--- Stored data ---
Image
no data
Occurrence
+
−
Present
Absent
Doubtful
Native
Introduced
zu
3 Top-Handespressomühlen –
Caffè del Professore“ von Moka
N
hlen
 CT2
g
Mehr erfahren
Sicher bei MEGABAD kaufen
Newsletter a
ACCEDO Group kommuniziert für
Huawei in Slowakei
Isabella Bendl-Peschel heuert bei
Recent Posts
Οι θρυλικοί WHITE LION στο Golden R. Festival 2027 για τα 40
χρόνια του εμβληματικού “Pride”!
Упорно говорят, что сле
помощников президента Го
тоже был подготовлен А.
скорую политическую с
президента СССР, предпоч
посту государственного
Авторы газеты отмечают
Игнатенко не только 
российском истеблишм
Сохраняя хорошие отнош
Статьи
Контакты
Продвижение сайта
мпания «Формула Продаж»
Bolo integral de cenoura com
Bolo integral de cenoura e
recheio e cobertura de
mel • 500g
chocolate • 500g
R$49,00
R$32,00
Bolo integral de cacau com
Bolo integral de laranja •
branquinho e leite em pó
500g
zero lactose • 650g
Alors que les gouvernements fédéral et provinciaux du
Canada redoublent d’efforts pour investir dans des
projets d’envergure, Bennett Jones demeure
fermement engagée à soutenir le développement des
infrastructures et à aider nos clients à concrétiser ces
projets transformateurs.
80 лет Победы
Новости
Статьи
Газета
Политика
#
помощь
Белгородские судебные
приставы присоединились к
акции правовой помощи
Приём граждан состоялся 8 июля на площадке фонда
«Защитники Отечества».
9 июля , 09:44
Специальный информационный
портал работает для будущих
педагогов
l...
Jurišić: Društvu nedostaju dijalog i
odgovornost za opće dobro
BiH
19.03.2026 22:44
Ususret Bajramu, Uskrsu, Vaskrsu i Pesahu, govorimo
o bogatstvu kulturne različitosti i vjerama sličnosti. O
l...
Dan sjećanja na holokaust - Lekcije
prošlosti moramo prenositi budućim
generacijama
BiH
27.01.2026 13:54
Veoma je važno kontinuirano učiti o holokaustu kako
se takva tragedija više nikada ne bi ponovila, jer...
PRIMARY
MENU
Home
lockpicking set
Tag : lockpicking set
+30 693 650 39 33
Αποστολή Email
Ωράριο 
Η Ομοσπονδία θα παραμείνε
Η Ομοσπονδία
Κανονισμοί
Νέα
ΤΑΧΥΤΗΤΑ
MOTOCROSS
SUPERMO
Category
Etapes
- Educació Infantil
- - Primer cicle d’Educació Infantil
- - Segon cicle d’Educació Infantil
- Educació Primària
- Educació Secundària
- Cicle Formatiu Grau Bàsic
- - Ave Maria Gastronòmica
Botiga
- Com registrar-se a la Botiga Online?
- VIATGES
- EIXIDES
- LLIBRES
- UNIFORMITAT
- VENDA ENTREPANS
---
What to do ▸
Write out the data above again, word for word.

Answer section ▸
Image
no data
Occurrence
+
−
Present
Absent
Doubtful
Native
Introduced
zu
3 Top-Handespressomühlen –
Caffè del Professore“ von Moka
N
hlen
 CT2
g
Mehr erfahren
Sicher bei MEGABAD kaufen
Newsletter a
ACCEDO Group kommuniziert für
Huawei in Slowakei
Isabella Bendl-Peschel heuert bei
Recent Posts
Οι θρυλικοί WHITE LION στο Golden R. Festival 2027 για τα 40
χρόνια του εμβληματικού “Pride”!
Упорно говорят, что сле
помощников президента Го
тоже был подготовлен А.
скорую политическую с
президента СССР, предпоч
посту государственного
Авторы газеты отмечают
Игнатенко не только 
российском истеблишм
Сохраняя хорошие отнош
Статьи
Контакты
Продвижение сайта
мпания «Формула Продаж»
Bolo integral de cenoura com
Bolo integral de cenoura e
recheio e cobertura de
mel • 500g
chocolate • 500g
R$49,00
R$32,00
Bolo integral de cacau com
Bolo integral de laranja •
branquinho e leite em pó
500g
zero lactose • 650g
Alors que les gouvernements fédéral et provinciaux du
Canada redoublent d’efforts pour investir dans des
projets d’envergure, Bennett Jones demeure
fermement engagée à soutenir le développement des
infrastructures et à aider nos clients à concrétiser ces
projets transformateurs.
80 лет Победы
Новости
Статьи
Газета
Политика
#
помощь
Белгородские судебные
приставы присоединились к
акции правовой помощи
Приём граждан состоялся 8 июля на площадке фонда
«Защитники Отечества».
9 июля , 09:44
Специальный информационный
портал работает для будущих
педагогов
l...
Jurišić: Društvu nedostaju dijalog i
odgovornost za opće dobro
BiH
19.03.2026 22:44
Ususret Bajramu, Uskrsu, Vaskrsu i Pesahu, govorimo
o bogatstvu kulturne različitosti i vjerama sličnosti. O
l...
Dan sjećanja na holokaust - Lekcije
prošlosti moramo prenositi budućim
generacijama
BiH
27.01.2026 13:54
Veoma je važno kontinuirano učiti o holokaustu kako
se takva tragedija više nikada ne bi ponovila, jer...
PRIMARY
MENU
Home
lockpicking set
Tag : lockpicking set
+30 693 650 39 33
Αποστολή Email
Ωράριο 
Η Ομοσπονδία θα παραμείνε
Η Ομοσπονδία
Κανονισμοί
Νέα
ΤΑΧΥΤΗΤΑ
MOTOCROSS
SUPERMO
Category
Etapes
- Educació Infantil
- - Primer cicle d’Educació Infantil
- - Segon cicle d’Educació Infantil
- Educació Primària
- Educació Secundària
- Cicle Formatiu Grau Bàsic
- - Ave Maria Gastronòmica
Botiga
- Com registrar-se a la Botiga Online?
- VIATGES
- EIXIDES
- LLIBRES
- UNIFORMITAT
- VENDA ENTREPANS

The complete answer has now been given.